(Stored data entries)
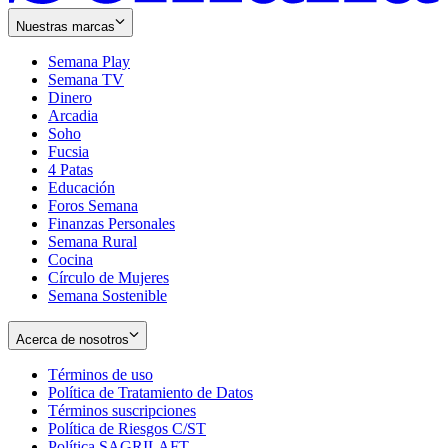
Nuestras marcas
Semana Play
Semana TV
Dinero
Arcadia
Soho
Opens
Fucsia
in
Opens
4 Patas
new
in
Educación
window
new
Foros Semana
window
Finanzas Personales
Semana Rural
Cocina
Círculo de Mujeres
Semana Sostenible
Acerca de nosotros
Términos de uso
Opens
Política de Tratamiento de Datos
in
Opens
Términos suscripciones
new
Opens
in
Política de Riesgos C/ST
window
in
Opens
new
Política SAGRILAFT
Opens
new
in
window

Work required. Identify each line in the entries with the word "Semana" and copy it.

Exercise result.
Semana Play
Semana TV
Foros Semana
Semana Rural
Semana Sostenible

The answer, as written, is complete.